──────── Data to examine ────────

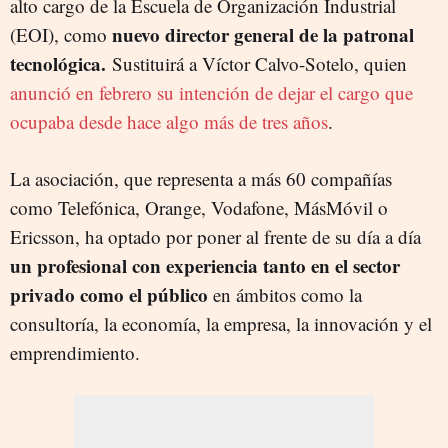
alto cargo de la Escuela de Organización Industrial
nuevo director general de la patronal
(EOI), como
tecnológica.
Sustituirá a Víctor Calvo-Sotelo, quien
anunció en febrero su intención de dejar el cargo que
ocupaba desde hace algo más de tres años
.
La asociación, que representa a más 60 compañías
como Telefónica, Orange, Vodafone, MásMóvil o
Ericsson, ha optado por poner al frente de su día a día
un profesional con experiencia tanto en el sector
privado como el público
en ámbitos como la
consultoría, la economía, la empresa, la innovación y el
emprendimiento.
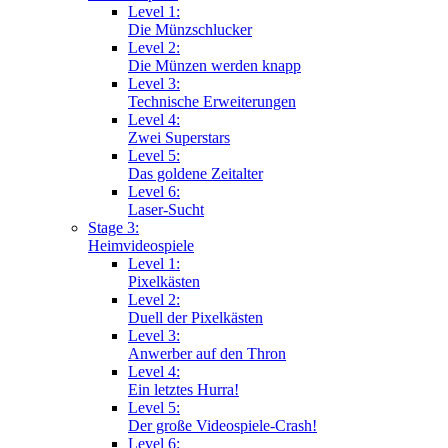
Level 1:
Die Münzschlucker
Level 2:
Die Münzen werden knapp
Level 3:
Technische Erweiterungen
Level 4:
Zwei Superstars
Level 5:
Das goldene Zeitalter
Level 6:
Laser-Sucht
Stage 3:
Heimvideospiele
Level 1:
Pixelkästen
Level 2:
Duell der Pixelkästen
Level 3:
Anwerber auf den Thron
Level 4:
Ein letztes Hurra!
Level 5:
Der große Videospiele-Crash!
Level 6:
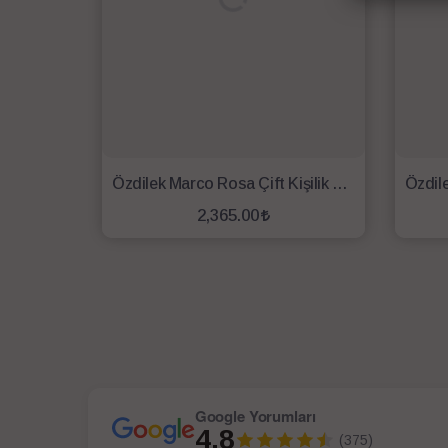
Özdilek Marco Rosa Çift Kişilik Nevresim Takımı Beyaz
2,365.00
SEPETE EKLE
Google Yorumları
4.8
(375)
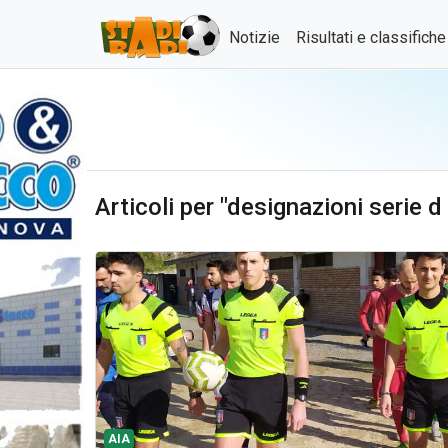
Notizie
Risultati e classifich
Articoli per "designazioni serie 
AIA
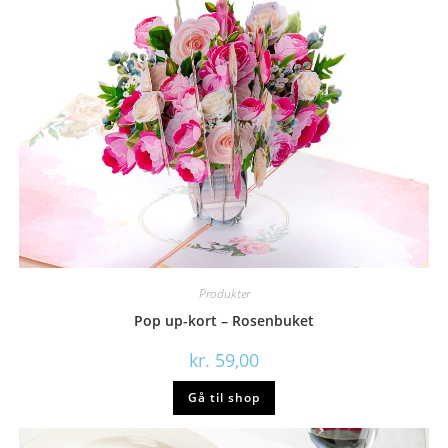
Produkter
Pop up-kort – Rosenbuket
kr.
59,00
Gå til shop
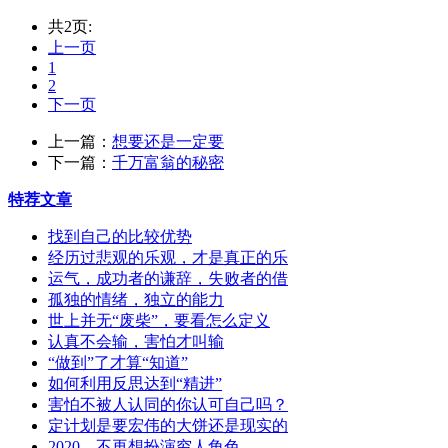
共2页:
上一页
1
2
下一页
上一篇：
想要还是一定要
下一篇：
千万富翁的秘密
特荐文章
找到自己的比较优势
经历过悲观的乐观，才是真正的乐
运气，成功者的谦辞，失败者的借
孤独的情绪，独立的能力
世上并无“废柴”，要看怎么定义
认真不会输，害怕才叫输
“做到”了才算“知道”
如何利用反思达到“精进”
害怕不被人认同的你认可自己吗？
定计划是要宏伟的大饼还是现实的
2020，不再想扮演穷人角色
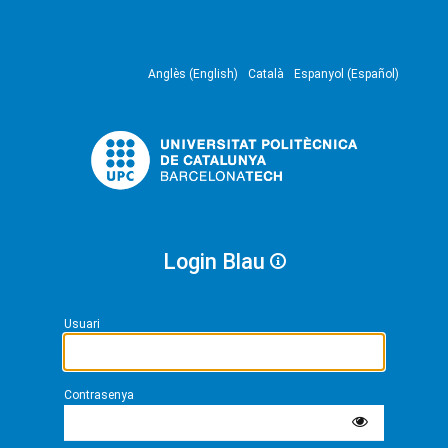
Anglès (English)
Català
Espanyol (Español)
Login Blau
Usuari
Contrasenya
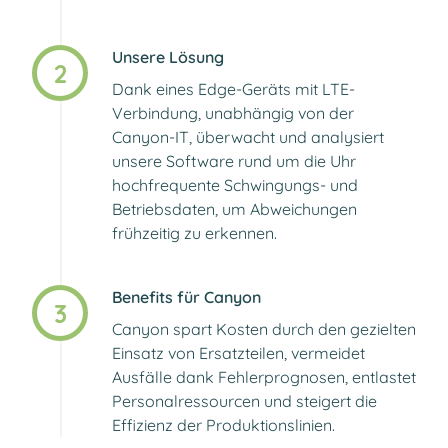
Unsere Lösung
2
Dank eines Edge-Geräts mit LTE-
Verbindung, unabhängig von der
Canyon-IT, überwacht und analysiert
unsere Software rund um die Uhr
hochfrequente Schwingungs- und
Betriebsdaten, um Abweichungen
frühzeitig zu erkennen.
Benefits für Canyon​
3
Canyon spart Kosten durch den gezielten
Einsatz von Ersatzteilen, vermeidet
Ausfälle dank Fehlerprognosen, entlastet
Personalressourcen und steigert die
Effizienz der Produktionslinien.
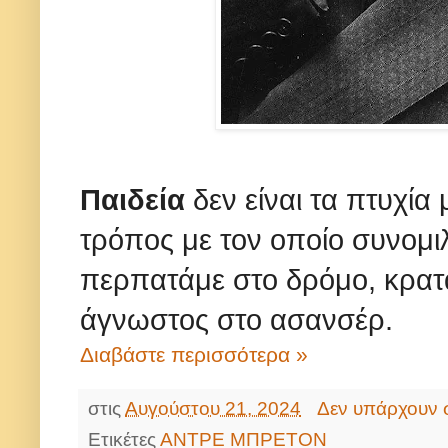
Παιδεία
δεν είναι τα πτυχία
τρόπος με τον οποίο συνομι
περπατάμε στο δρόμο, κρατ
άγνωστος στο ασανσέρ.
Διαβάστε περισσότερα »
στις
Αυγούστου 21, 2024
Δεν υπάρχουν 
Ετικέτες
ΑΝΤΡΕ ΜΠΡΕΤΟΝ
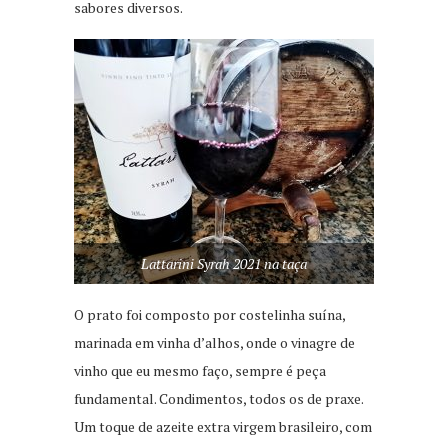
sabores diversos.
Lattarini Syrah 2021 na taça
O prato foi composto por costelinha suína,
marinada em vinha d’alhos, onde o vinagre de
vinho que eu mesmo faço, sempre é peça
fundamental. Condimentos, todos os de praxe.
Um toque de azeite extra virgem brasileiro, com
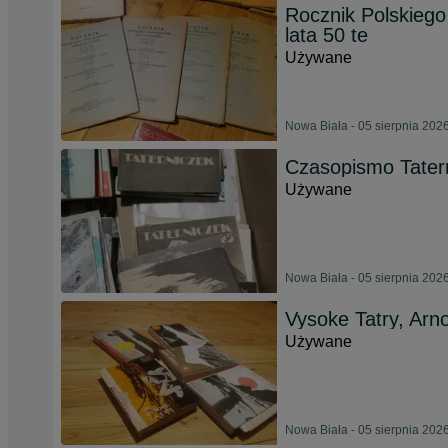
Rocznik Polskiego
lata 50 te
Używane
Nowa Biała - 05 sierpnia 202
Czasopismo Tatern
Używane
Nowa Biała - 05 sierpnia 202
Vysoke Tatry, Arn
Używane
Nowa Biała - 05 sierpnia 202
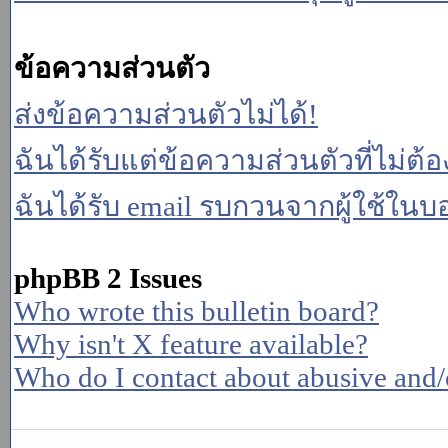
ข้อความส่วนตัว
ส่งข้อความส่วนตัวไม่ได้!
ฉันได้รับแต่ข้อความส่วนตัวที่ไม่ต้
ฉันได้รับ email รบกวนจากผู้ใช้ในบอร
phpBB 2 Issues
Who wrote this bulletin board?
Why isn't X feature available?
Who do I contact about abusive and/or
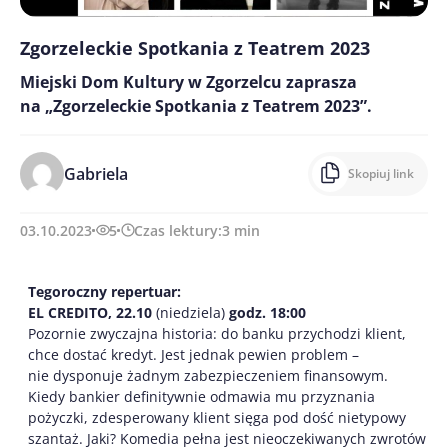
Zgorzeleckie Spotkania z Teatrem 2023
Miejski Dom Kultury w Zgorzelcu zaprasza
na „Zgorzeleckie Spotkania z Teatrem 2023”.
Gabriela
Skopiuj link
03.10.2023
5
Czas lektury:
3
min
Tegoroczny repertuar:
EL CREDITO, 22.10
(niedziela)
godz. 18:00
Pozornie zwyczajna historia: do banku przychodzi klient,
chce dostać kredyt. Jest jednak pewien problem –
nie dysponuje żadnym zabezpieczeniem finansowym.
Kiedy bankier definitywnie odmawia mu przyznania
pożyczki, zdesperowany klient sięga pod dość nietypowy
szantaż. Jaki? Komedia pełna jest nieoczekiwanych zwrotów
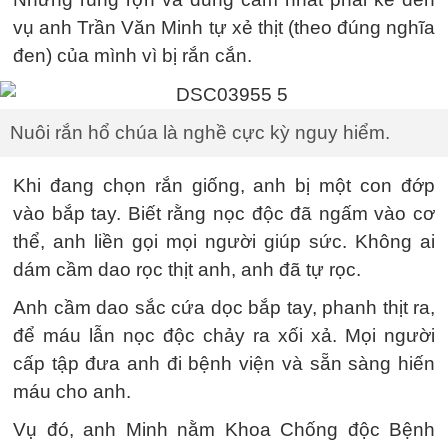
vụ anh Trần Văn Minh tự xẻ thịt (theo đúng nghĩa
đen) của mình vì bị rắn cắn.
Nuôi rắn hổ chúa là nghề cực kỳ nguy hiểm.
Khi đang chọn rắn giống, anh bị một con đớp
vào bắp tay. Biết rằng nọc độc đã ngấm vào cơ
thể, anh liền gọi mọi người giúp sức. Không ai
dám cầm dao rọc thịt anh, anh đã tự rọc.
Anh cầm dao sắc cứa dọc bắp tay, phanh thịt ra,
để máu lẫn nọc độc chảy ra xối xả. Mọi người
cấp tập đưa anh đi bệnh viện và sẵn sàng hiến
máu cho anh.
Vụ đó, anh Minh nằm Khoa Chống độc Bệnh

────────

## Task to complete
Find out how many lines in the entries above hold "Zgorzeleckie", then reply with that figure and nothing else.

## Answer to the exercise
2